Dentro il manicomio, fra i colloqui con lo psichiatria che deve naturalmente giudicare le sue stranezze e le varie “strategie” difensive di Augusto che complicano solo le cose, lo stesso nostro protagonista trova però l’amore, il vero amore e, con esso, l’immagine di una nuova, inattesa purezza. Trova Serafina, una ragazza che incarna un modo diverso, più al passo coi tempi, di contestare il mondo. Figlia di un grosso editore, contesta il “padrone”: «E lei s’era messa in rivolta. Partecipava a tutte le manifestazioni rosse, lanciava sassi e sputi e insulti contro la polizia, si faceva arrestare, perché il suo nome uscisse sui giornali. La figlia del grande editore. E lei diceva la figlia dello sporco capitalista» (pp. 104-105).

L’ospedale psichiatrico è anche in questo libro (siamo negli anni triestini di Basaglia) un luogo di pena, uno spazio di violenza insensata, ma è anche uno spazio dove, paradossalmente, è possibile riuscire a scappare dalla realtà, ritirarsi ai margini, rallentare. È però, a ben pensare, una ben magra consolazione ed anche il finale di questa fiaba di Berto non è poi troppo consolante: Augusto riesce a uscire dal manicomio e ci riesce Serafina, ma entrambi devono “comprare” la propria libertà, contrattando con le rispettive famiglie una nuova vita più pura, in mezzo alla natura, in una specie di oasi, ricovero di uccelli. Infatti Augusto non si dimentica di chiedere, per realizzare questo suo progetto di vita, alla ex moglie, a cui lasciava la proprietà della fabbrica, un vitalizio:

«“Poi voglio un milione al mese”.

“Sei matto?” essa [la moglie Palmira] esclamò, con poco riguardo.

“La fabbrica non rende un milione al mese”.

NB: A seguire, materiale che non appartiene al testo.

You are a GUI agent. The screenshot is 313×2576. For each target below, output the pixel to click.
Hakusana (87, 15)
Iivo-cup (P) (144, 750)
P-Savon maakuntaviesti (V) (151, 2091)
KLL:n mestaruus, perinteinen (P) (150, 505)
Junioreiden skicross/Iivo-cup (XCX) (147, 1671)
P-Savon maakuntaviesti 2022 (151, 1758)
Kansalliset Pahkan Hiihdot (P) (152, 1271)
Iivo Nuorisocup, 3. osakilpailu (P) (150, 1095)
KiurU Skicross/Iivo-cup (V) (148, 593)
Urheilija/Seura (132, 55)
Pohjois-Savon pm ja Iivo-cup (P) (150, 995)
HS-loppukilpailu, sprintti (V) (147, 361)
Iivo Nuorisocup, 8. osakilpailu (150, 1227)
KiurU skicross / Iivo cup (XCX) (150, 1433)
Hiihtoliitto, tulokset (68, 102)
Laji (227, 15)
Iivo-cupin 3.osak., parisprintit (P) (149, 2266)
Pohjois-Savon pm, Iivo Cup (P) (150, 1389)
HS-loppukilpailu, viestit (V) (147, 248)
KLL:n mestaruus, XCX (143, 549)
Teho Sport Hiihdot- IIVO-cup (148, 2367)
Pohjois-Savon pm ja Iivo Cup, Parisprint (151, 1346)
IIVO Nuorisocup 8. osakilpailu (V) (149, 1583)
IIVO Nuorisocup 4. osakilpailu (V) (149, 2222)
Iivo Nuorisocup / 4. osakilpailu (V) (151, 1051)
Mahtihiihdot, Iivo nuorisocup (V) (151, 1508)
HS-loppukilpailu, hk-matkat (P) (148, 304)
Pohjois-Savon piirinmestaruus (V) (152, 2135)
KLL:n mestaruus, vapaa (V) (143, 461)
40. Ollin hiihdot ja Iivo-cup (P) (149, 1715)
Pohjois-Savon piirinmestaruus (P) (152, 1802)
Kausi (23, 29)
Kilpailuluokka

“Lo rendeva quando l’avevo io”, egli disse. “Con le tue idee renderà molto di più”.

“Facciamo mezzo milione”.

“Va bene. Ma ancorato al marco. Noi svalutiamo”» (p. 120).

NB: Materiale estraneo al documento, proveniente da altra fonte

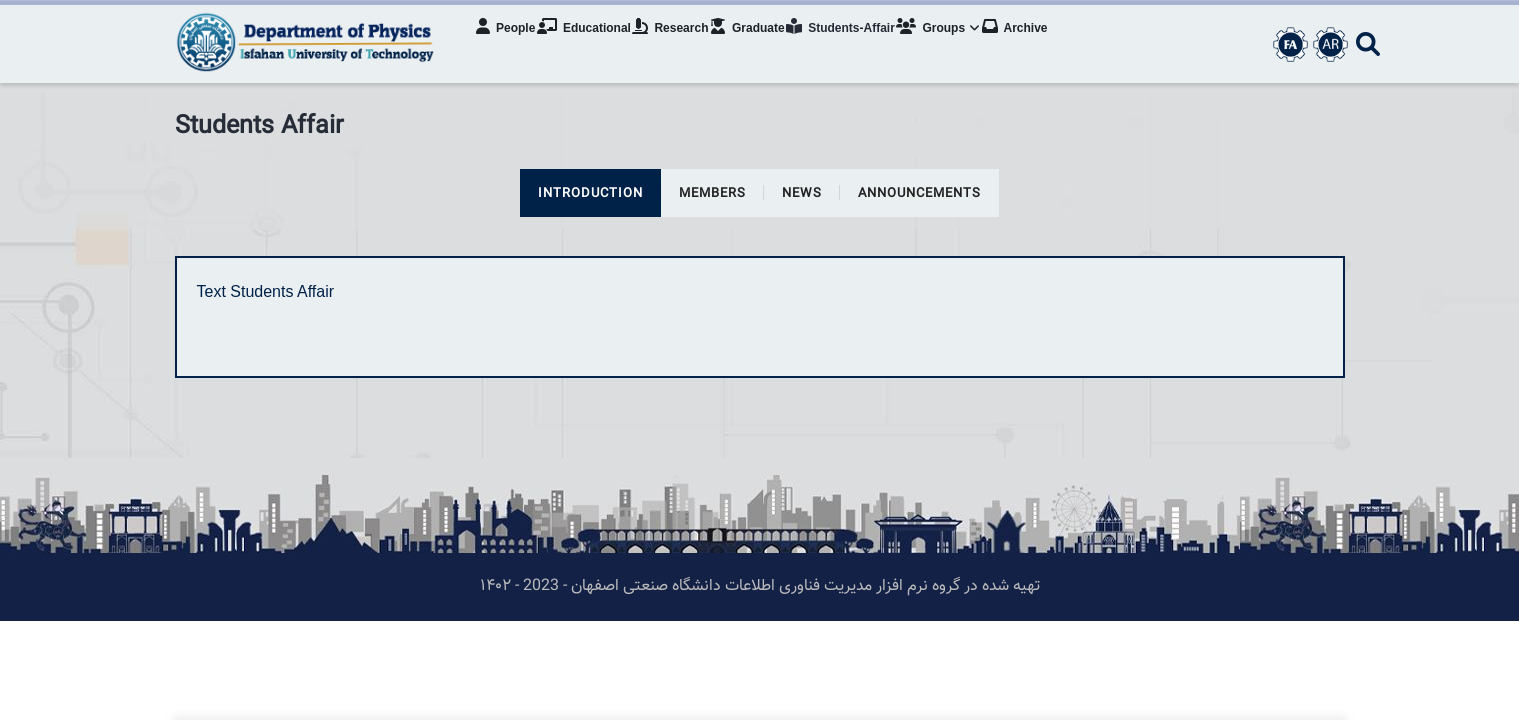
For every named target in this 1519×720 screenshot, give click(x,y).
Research (688, 44)
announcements (919, 194)
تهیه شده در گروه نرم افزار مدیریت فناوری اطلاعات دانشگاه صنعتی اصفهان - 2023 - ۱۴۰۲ (760, 586)
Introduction (590, 194)
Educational (595, 44)
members (712, 194)
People (512, 44)
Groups (973, 44)
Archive (1055, 44)
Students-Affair (869, 44)
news (802, 194)
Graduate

Ecco che ritorna la contraddizione di cui dicevamo all’inizio: nell’Italia del boom (già un po’ declinante), un ereditiere può preoccuparsi della crisi ecologica, mentre i suoi operai non pensano che al reddito e al proprio futuro più prossimo.

Questa fiaba è a suo modo il manifesto apolitico di un conservatore disperato: la stessa tradizione, la famiglia, l’amore “borghese”, la paternità e la maternità, non riescono a giustificare il mantenimento, certo faticoso, di un ruolo sociale. Anzi, le famiglie di origine in questa storia appaiono irrimediabilmente segnate dalla malattia, dal rancore, dalla crudeltà persino.

Questi due “disadattati”, Augusto e Serafina, questi due amanti avversari di ogni “miracolo economico”, scoprono l’uno nell’altra una via di fuga appassionata dal mondo ed entrambi sono forse malati di una specie di “perfezionismo”.